Essential fatty acids from fish oil counteract the negative effects of dieting. Fish oils reduce the cholesterol content of the bile and, based on the results of the single clinical study of their use, prevent gallstones in women dieters. Physicians at the Médica Sur Clinic in Mexico City gave women fish oil, ursodeoxycholic acid, or a placebo while they strictly observed a 1200-calorie a day reducing diet. At the end of 6 weeks, cholesterol nucleation time, a measure of how easily stones can form from cholesterol, had been lowered significantly in the women who had been taking fish oil but not in the women who had received ursodeoxycholic acid or a placebo.
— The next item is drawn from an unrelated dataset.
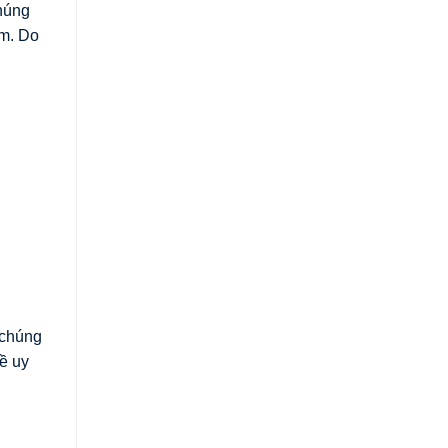
chúng
ệm. Do
 chúng
ề uy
The other always-useful food for treating gallstones is fiber. Wheat bran has been reported to reduce the relative amount of cholesterol in bile of a small group of people whose bile contained excessive cholesterol (a risk factor for gallstone formation). The same effect has been reported in people who already have gallstones. Any kind of fiber should taken with plenty of fluid.
For people who have gallstones, drinking the often-recommended eight glasses of water a day has an additional benefit. Keeping the colon hydrated reduces the cholesterol concentration of the bile (regardless of any other changes in your diet) and reduces the likelihood that enough cholesterol can accumulate to form a stone. You can take some of your fluid in the form of peppermint tea, which can help prevent gallbladder attacks. Peppermint helps relax spasms of the smooth muscle lining, the gallbladder, and bile ducts. Other helpful foods are those that contain folic acid (folate), and vitamins B12, C, and E.
What are the whole foods that heal gallstones? With every meal, drink at least one glass of water or peppermint tea. Interestingly, the one food that contains all of the recommended vitamins for treating gallstones is chicken or goose liver—but be careful with paté. More helpful are meals that are low in fat, based on fish.